Appeared in 1993, the B&W Nautilus loudspeaker has never ceased to fascinate. Developed at the Bowers & Wilkins factory in Worthing, West Sussex, England, as a loudspeaker concept that sounds different from a loudspeaker, the result is eminently spectacular and has established itself as a reference among music lovers around the world. .
Bowers & Wilkins Nautilus, the revolutionary speaker
By completely abandoning the "box" design for a loudspeaker, the objective of the B&W engineers was to get as far away as possible from the limitations of traditional enclosures by giving free rein to their imagination, but always with a strong guideline: sound quality should take precedence over form. After much testing, the snail or shell shape emerged (hence the name Nautilus). Then were added the visible tubes at the back of the enclosure whose mission is to absorb unwanted energy from the speakers, allowing them to operate optimally.
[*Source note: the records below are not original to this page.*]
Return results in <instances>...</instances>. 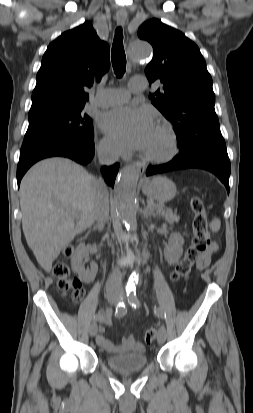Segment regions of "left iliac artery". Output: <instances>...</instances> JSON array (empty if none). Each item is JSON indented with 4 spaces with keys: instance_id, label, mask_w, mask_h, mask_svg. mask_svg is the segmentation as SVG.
I'll return each mask as SVG.
<instances>
[{
    "instance_id": "obj_1",
    "label": "left iliac artery",
    "mask_w": 253,
    "mask_h": 413,
    "mask_svg": "<svg viewBox=\"0 0 253 413\" xmlns=\"http://www.w3.org/2000/svg\"><path fill=\"white\" fill-rule=\"evenodd\" d=\"M127 297H128V303L133 307V308H137L140 304L138 298H137V294H136V290L135 288H132L130 290L127 291ZM155 314L159 317H162V312L160 310H155Z\"/></svg>"
}]
</instances>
Bowers & Wilkins Nautilus Abalone Pearl
Applied entirely by hand in the Bowers & Wilkins factory in Worthing, the new Abalone Pearl finish is based on the internal tint of the shell of the same name, also known as abalone. Namely, entirely shaped by hand, a Nautilus loudspeaker requires a full week of work from the B&W team in Worthing. This is why the waiting list of customers has grown over the years, despite an indicative price of around €65,000 a pair. On this subject, a pair of B&W Bautilus Abalone should approach the indicative price of around €80,000.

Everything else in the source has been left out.